Эрзя и сам раньше видел зловещую полосу, но не придал ей значения, решив, что это скорее всего просто трещина в куполе или дефект объемного изображения.
– Хотите узнать, что произойдет, когда «слой Керзона» достигнет Галактики? – предложил Джой. – Наши машины смоделировали все возможные варианты.
– Нет! – резко ответил Эрзя. – Я хочу только знать, когда это произойдет?
– Теперь уже скоро…
– Как скоро?
– Возможно, через несколько часов. Во всяком случае, нам не придется ждать больше суток.
– И там, на Земле, еще никто об этом не знает?
– Никто. Да и зачем знать, если все равно ничего уже изменить невозможно? По нашим расчетам, все кончится быстро. Для чего омрачать людям последние часы жизни? Достаточно того, что мы здесь, на астроцентре, уже много дней живем как приговоренные.
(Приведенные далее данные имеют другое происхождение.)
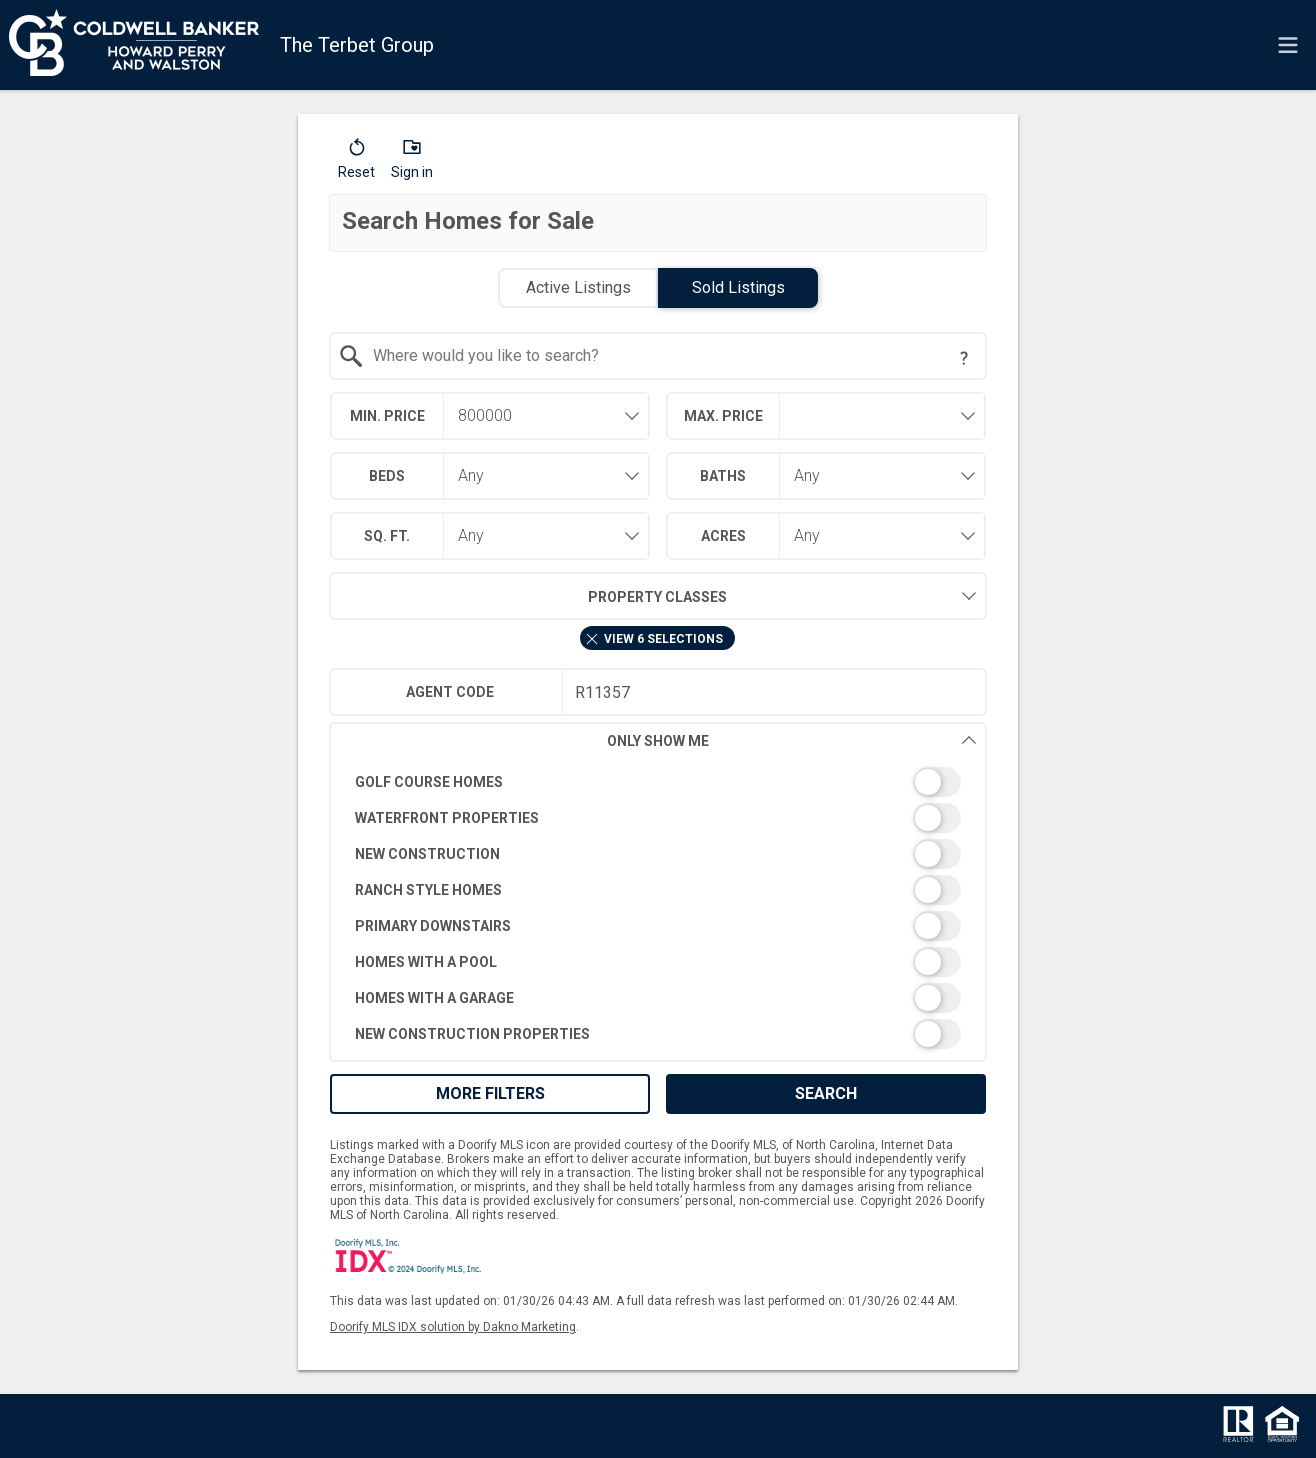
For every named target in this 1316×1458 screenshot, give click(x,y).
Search (826, 1093)
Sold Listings (738, 287)
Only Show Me (792, 740)
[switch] (658, 782)
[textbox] (670, 356)
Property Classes (528, 596)
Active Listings (578, 287)
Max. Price (723, 416)
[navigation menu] (1288, 45)
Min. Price (387, 416)
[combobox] (658, 356)
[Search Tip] (964, 358)
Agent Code (450, 692)
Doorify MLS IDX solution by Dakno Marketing (453, 1327)
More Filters (490, 1093)
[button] (356, 163)
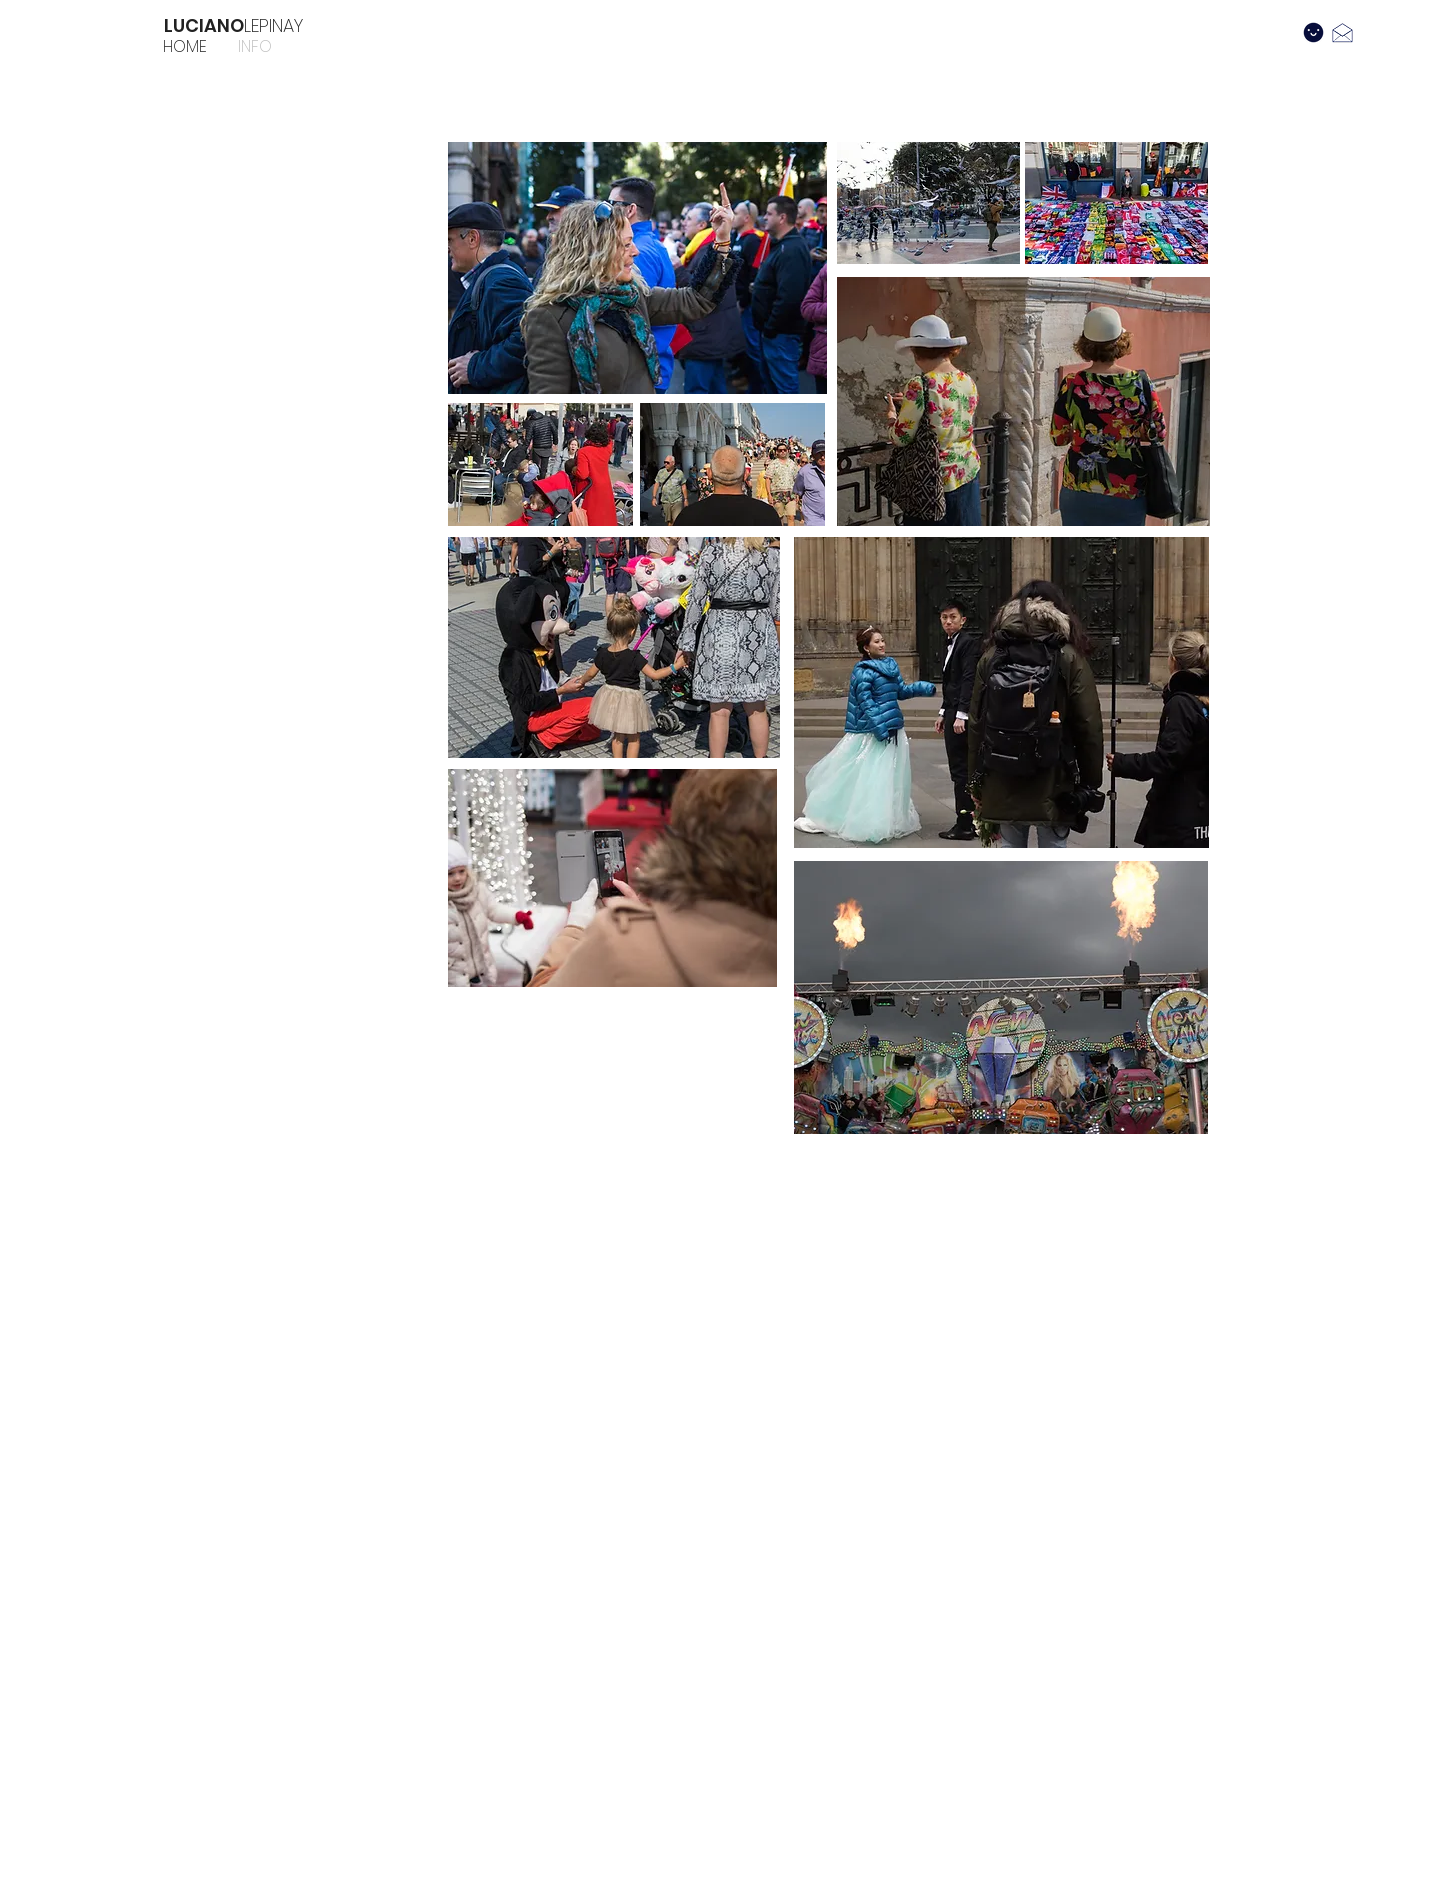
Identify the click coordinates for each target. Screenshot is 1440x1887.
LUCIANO (204, 25)
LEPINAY (273, 25)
– И это вы… вы сказали, что ничего уже изменить невозможно?!. – простонал неудачник.
– Какое имеет значение, кто сказал? – неожиданно взорвался Джой. – Вы поймите: ведь это конец! Конец всему, раз и навсегда! Ожидание может свести с ума. Скорей бы уж все кончалось!
– Так вот зачем вы пригласили меня сюда! – тихо сказал Эрзя. – Хотели показать, что перед лицом всеобщей катастрофы мои терзания просто теряют смысл. Прекрасно задумано!
– Что с вами, Эрзя?
– Что с вами, Джой? Вы обманули меня! Нет, нет, это я сам себя обманул. Очередная «приятная» неожиданность. Цепь моих неудач и не думала обрываться. Итак, очередная ошибка!
Последних слов собеседник уже не услышал, потому что это были всего лишь невысказанные вслух мысли.
«Ну конечно же, Джой вовсе не Исключительный! Что я нашел замечательного в выражении его лица? Печать обреченности? Но она здесь у каждого. Если сейчас Джою рассказать, как я в нем обознался, может быть, это скрасит ему последние минуты: вместе посмеемся. Нет, тут не до смеха… Чепуха, в конце концов, над собой я могу посмеяться Ведь это страшно смешно: как я в последний раз обознался! Но об этом уже никто не узнает. А жаль, что даже тени улыбки, мелькнувшей на чьем-то лице, не останется после меня. Ты смеешься потому, что еще не веришь в близкую неизбежность. А как в это можно верить, если дышится так легко? Но эти люди – эти боги предвидения… Им-то я могу еще верить, всем могу верить, кроме себя. Хватит! Неудачи тоже могут кое-чему научить. Пора подвести итоги.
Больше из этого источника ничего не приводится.